Over 50,000 Lebanese gathered at the Camille Chamoun stadium in Beirut to cheer for our team. These are a few pictures of the people gathered there, with all the enthusiasm they mustered, which is actually a whole lot:
We’re used to seeing faces painted with the flags of Italy, Germany, Brazil. But never Lebanon.
Because it wouldn’t be a Lebanese game without some serious trolling
(Picture by Bachir Itani.)
For the technical rundown of the game, here’s a source you can check.
What’s sad about the whole affair is that both teams were nowhere near an equal field when it comes to, well, everything. First, the Lebanese team was full of Lebanese who are underpaid, underfunded and do this more so for “leisure” than for credible prospects in a country where football had taken a backseat to basketball for a long, long time.
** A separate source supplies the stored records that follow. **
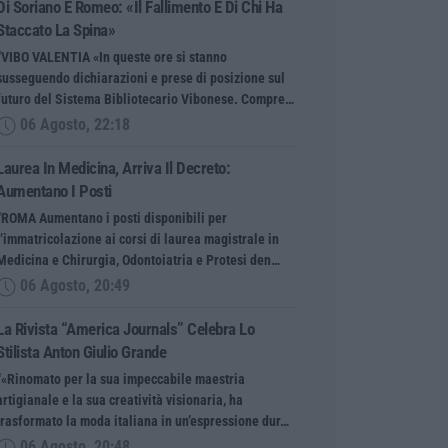
Di Soriano E Romeo: «Il Fallimento È Di Chi Ha
Staccato La Spina»
“VIBO VALENTIA «In queste ore si stanno
susseguendo dichiarazioni e prese di posizione sul
futuro del Sistema Bibliotecario Vibonese. Compre…
06 Agosto, 22:18
Laurea In Medicina, Arriva Il Decreto:
Aumentano I Posti
“ROMA Aumentano i posti disponibili per
l’immatricolazione ai corsi di laurea magistrale in
Medicina e Chirurgia, Odontoiatria e Protesi den…
06 Agosto, 20:49
La Rivista “America Journals” Celebra Lo
Stilista Anton Giulio Grande
“«Rinomato per la sua impeccabile maestria
artigianale e la sua creatività visionaria, ha
trasformato la moda italiana in un’espressione dur…
06 Agosto, 20:48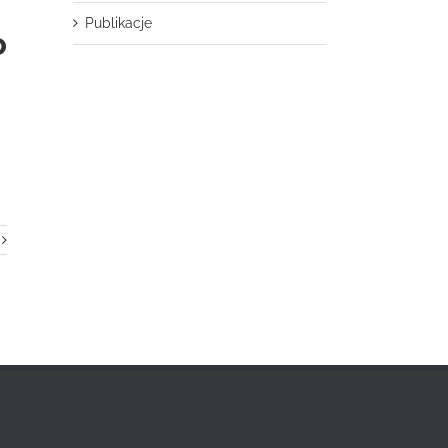
Publikacje
o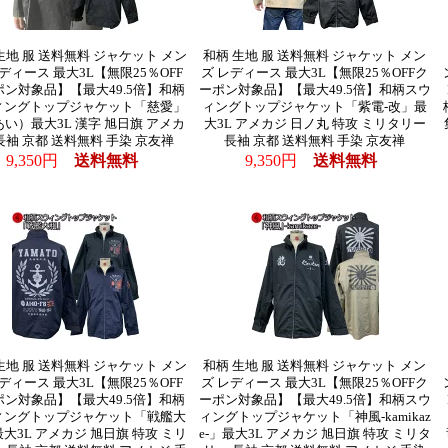
生地 服 送料無料 ジャケット メン
和柄 生地 服 送料無料 ジャケット メン
ディース 最大3L【無限25％OFF
ズ レディース 最大3L【無限25％OFFク
ポン対象品】【最大49.5倍】和柄
ーポン対象品】【最大49.5倍】和柄スウ
ィングトップジャケット「慈愛」
ィングトップジャケット「紫電-改」最
い）最大3L 漢字 旭日旗 アメカ
大3L アメカジ 日ノ丸 特攻 ミリタリー
長袖 京都 送料無料 手染 京友禅
長袖 京都 送料無料 手染 京友禅
9,350円
送料無料
9,350円
送料無料
生地 服 送料無料 ジャケット メン
和柄 生地 服 送料無料 ジャケット メン
ディース 最大3L【無限25％OFF
ズ レディース 最大3L【無限25％OFFク
ポン対象品】【最大49.5倍】和柄
ーポン対象品】【最大49.5倍】和柄スウ
ィングトップジャケット「戦艦大
ィングトップジャケット「神風-kamikaz
大3L アメカジ 旭日旗 特攻 ミリ
e-」最大3L アメカジ 旭日旗 特攻 ミリタ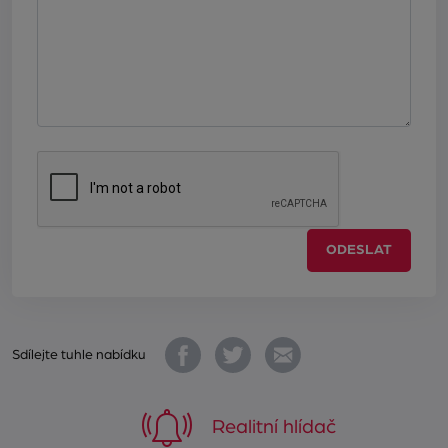
ODESLAT
Sdílejte tuhle nabídku
Realitní hlídač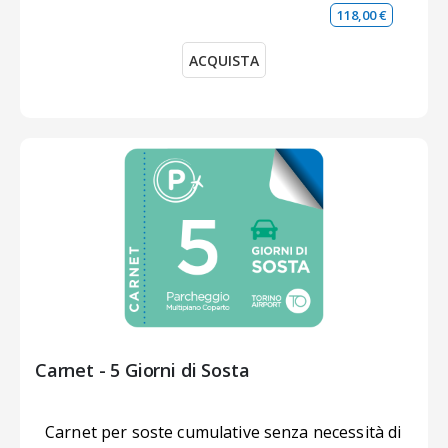
118,00 €
ACQUISTA
Carnet - 5 Giorni di Sosta
Carnet per soste cumulative senza necessità di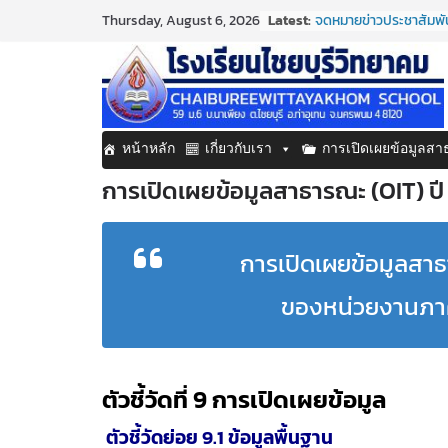
Skip
Latest:
จดหมายข่าวประชาสัมพัน
Thursday, August 6, 2026
to
ประจำเดือนมิถุนายน 25
กิจกรรมต่อต้านยาเสพต
content
กิจกรรมวันสุนทรภู่ ปร
จดหมายข่าวประชาสัมพัน
ประจำเดือนมิถุนายน 25
จดหมายข่าวประชาสัมพันธ
หน้าหลัก
เกี่ยวกับเรา
การเปิดเผยข้อมูลส
ประจำเดือนมิถุนายน 25
การเปิดเผยข้อมูลสาธารณะ (OIT) ปี
การเปิดเผยข้อมูลสา
ของหน่วยงานภาคร
ตัวชี้วัดที่ 9 การเปิดเผยข้อมูล
ตัวชี้วัดย่อย 9.1 ข้อมูลพื้นฐาน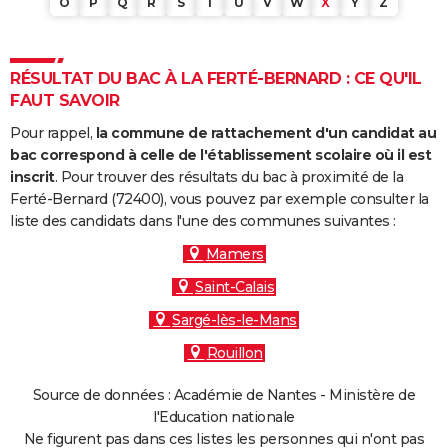
O
P
Q
R
S
T
U
V
W
X
Y
Z
RÉSULTAT DU BAC À LA FERTÉ-BERNARD : CE QU'IL
FAUT SAVOIR
Pour rappel,
la commune de rattachement d'un candidat au
bac correspond à celle de l'établissement scolaire où il est
inscrit
. Pour trouver des résultats du bac à proximité de la
Ferté-Bernard (72400), vous pouvez par exemple consulter la
liste des candidats dans l'une des communes suivantes :
Mamers
Saint-Calais
Sargé-lès-le-Mans
Rouillon
Source de données : Académie de Nantes - Ministère de
l'Education nationale
Ne figurent pas dans ces listes les personnes qui n'ont pas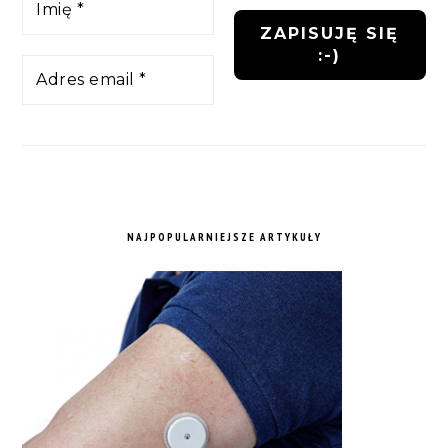
NAJPOPULARNIEJSZE ARTYKUŁY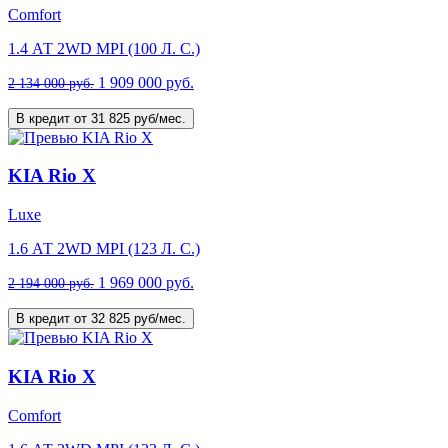
Comfort
1.4 АТ 2WD MPI (100 Л. C.)
1 909 000 руб.
2 134 000 руб.
В кредит от 31 825 руб/мес.
KIA Rio X
Luxe
1.6 АТ 2WD MPI (123 Л. C.)
1 969 000 руб.
2 194 000 руб.
В кредит от 32 825 руб/мес.
KIA Rio X
Comfort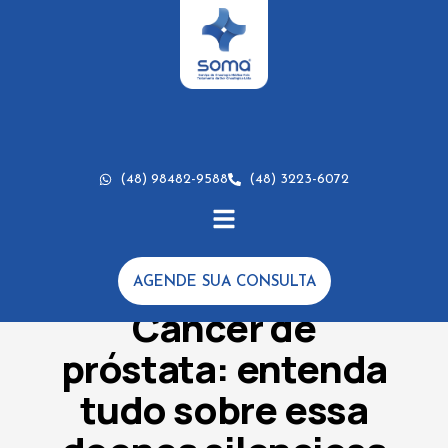
(48) 98482-9588
(48) 3223-6072
AGENDE SUA CONSULTA
DICAS
,
ESTUDOS CLÍNICOS
Câncer de
próstata: entenda
tudo sobre essa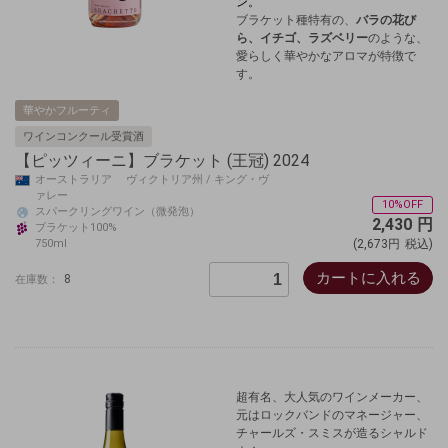
ン。
ブラケット種特有の、
バラの花び
ら、イチゴ、ラズベリー
のような、
愛らしく華やかなアロマが特徴で
す。
華やかフルーティ
ワインコンクール受賞酒
【ピッツィーニ】ブラケット (王冠) 2024
オーストラリア ヴィクトリア州 / キング・ヴ
ァレー
10%OFF
スパークリングワイン（微発泡）
2,430
円
ブラケット100%
750ml
(2,673円
税込)
カートに入れる
8
在庫数：
超有名、大人気のワインメーカー、
元はロックバンドのマネージャー、
チャールズ・スミスが造るシャルド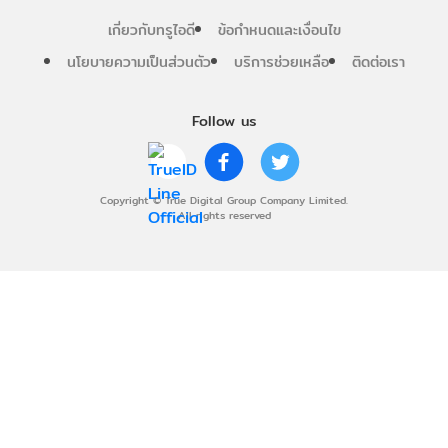
เกี่ยวกับทรูไอดี
ข้อกำหนดและเงื่อนไข
นโยบายความเป็นส่วนตัว
บริการช่วยเหลือ
ติดต่อเรา
Follow us
Copyright © True Digital Group Company Limited.
All rights reserved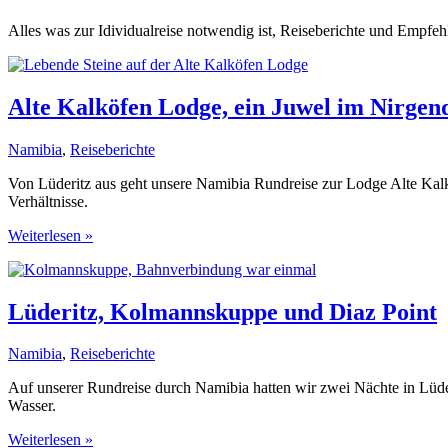
Alles was zur Idividualreise notwendig ist, Reiseberichte und Empfe
Alte Kalköfen Lodge, ein Juwel im Nirge
Namibia
,
Reiseberichte
Von Lüderitz aus geht unsere Namibia Rundreise zur Lodge Alte Kalk
Verhältnisse.
Alte
Weiterlesen »
Kalköfen
Lodge,
ein
Juwel
Lüderitz, Kolmannskuppe und Diaz Point
im
Nirgendwo
Namibia
,
Reiseberichte
Auf unserer Rundreise durch Namibia hatten wir zwei Nächte in Lüd
Wasser.
Lüderitz,
Weiterlesen »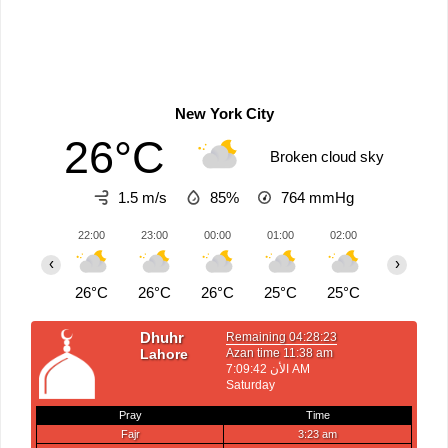
New York City
26°C
Broken cloud sky
1.5 m/s
85%
764
mmHg
22:00
23:00
00:00
01:00
02:00
03:00
‹
›
26°C
26°C
26°C
25°C
25°C
25°C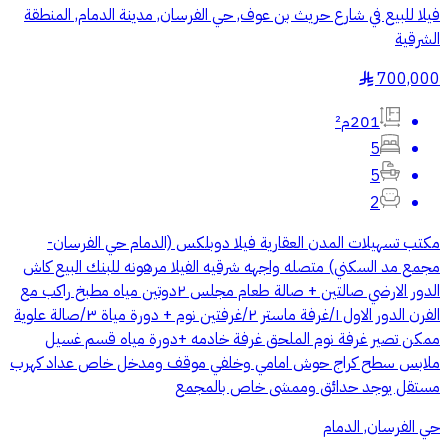
فيلا للبيع في شارع حريث بن عوف, حي الفرسان, مدينة الدمام, المنطقة
الشرقية
700,000
§
201م²
5
5
2
مكتب تسهيلات المدن العقارية فيلا دوبلكس (الدمام حي الفرسان-
مجمع مد السكني) متصله واجهه شرقيه الفيلا مرهونه للبنك البيع كاش
الدور الارضي صالتين + صالة طعام مجلس ٢دوتين مياه مطبخ راكب مع
الفرن الدور الاول ١/غرفة ماستر ٢/غرفتين نوم + دورة مياة ٣/صالة علوية
ممكن تصير غرفة نوم الملحق غرفة خادمه +دورة مياه قسم غسيل
ملابس سطح كراج حوش امامي وخلفي موقف ومدخل خاص عداد كهرب
مستقل يوجد حدائق وممشى خاص بالمجمع
حي الفرسان, الدمام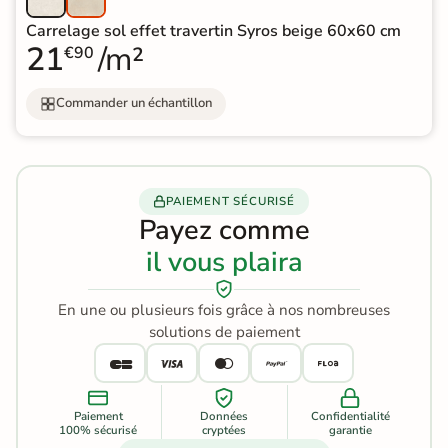
Carrelage sol effet travertin Syros beige 60x60 cm
21
/m²
€90
Commander un échantillon
PAIEMENT SÉCURISÉ
Payez comme
il vous plaira
En une ou plusieurs fois grâce à nos nombreuses
solutions de paiement
Paiement
Données
Confidentialité
100% sécurisé
cryptées
garantie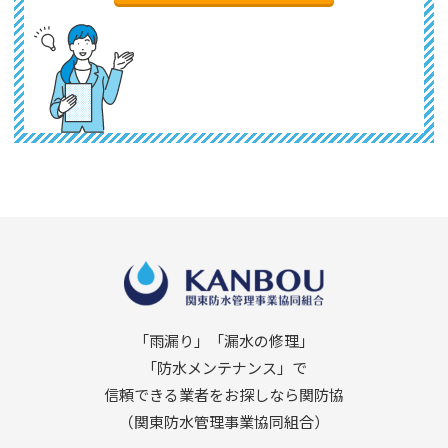
「雨漏り」「漏水の修理」
「防水メンテナンス」で
信頼できる業者をお探しなら関防協
（関東防水管理事業協同組合）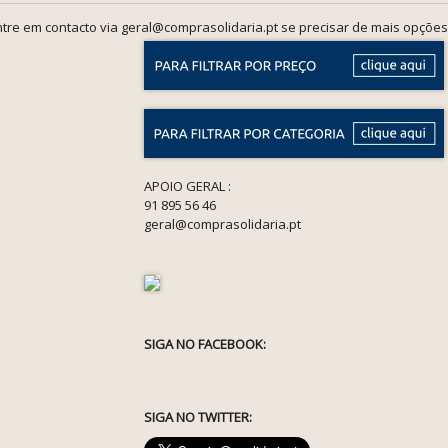
tre em contacto via geral@comprasolidaria.pt se precisar de mais opções
APOIO GERAL :
91 895 56 46
geral@comprasolidaria.pt
SIGA NO FACEBOOK:
SIGA NO TWITTER: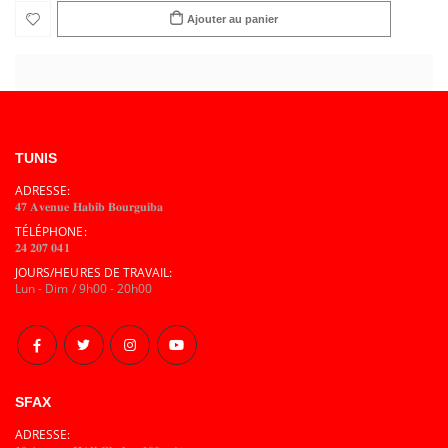
Ajouter au panier
TUNIS
ADRESSE:
𝟒𝟕 𝐀𝐯𝐞𝐧𝐮𝐞 𝐇𝐚𝐛𝐢𝐛 𝐁𝐨𝐮𝐫𝐠𝐮𝐢𝐛𝐚
TÉLÉPHONE:
𝟐𝟒 𝟐𝟎𝟕 𝟎𝟒𝟏
JOURS/HEURES DE TRAVAIL:
Lun - Dim / 9h00 - 20h00
SFAX
ADRESSE: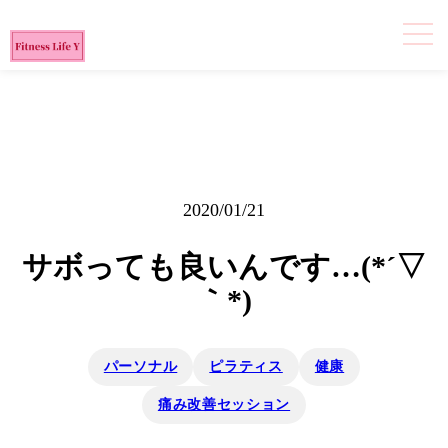
2020/01/21
サボっても良いんです…(*´▽
｀*)
パーソナル
ピラティス
健康
痛み改善セッション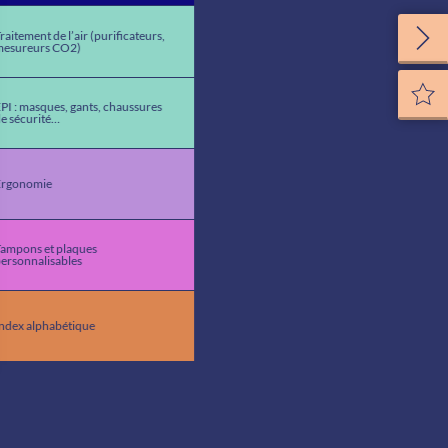
raitement de l’air (purificateurs,
mesureurs CO2)
PI : masques, gants, chaussures
e sécurité…
Ergonomie
ampons et plaques
ersonnalisables
ndex alphabétique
In fact, many Lebanese were upset how none of our local TV stations was broadcasting the game. I have to ask those: where was this enthusiasm when Lebanon went through the World Cup qualifiers year after year and didn’t get anywhere? Don’t blame our “poor” TV station. Blame the monopolizing giant Al-Jazeera which doesn’t let anyone else get the rights for a football game. God forbid that happens!
But I digress.
On the other hand, here’s how the Qatari teams breaks down:
“Hi. My name is Sebastian. And I am Qatari.”
Doesn’t make sense to you? It’s not meant to. But here’s another one.
“Hi. My name is Lawrence. And I am Qatari too.”
When more than half of the team on the field is nationalized, what can one expect? It looks like Qatar have so much money on their hands that they simply decided to purchase a national team. Many people on Twitter, most of whom weren’t Lebanese, had this to say: “Qatar team, why you no have Qataris?”
So very true.
Towards the later half of the second half, based on the bits and pieces I watched, the Lebanese team looked totally run out of stamina, which has been the case in their previous games as well. Based on this, what worries me the most is not losing to Qatar, it’s Lebanon having a second game on June 8th against Uzbekistan and then another one on July 12th against South Korea, all the way in Seoul. Will our players be able to handle the severe effort those games will require, let alone the time zone difference and the traveling?
I really hope so. But sometimes realism needs to tone down the sense of nationalism. And I’ll leave it at that for now.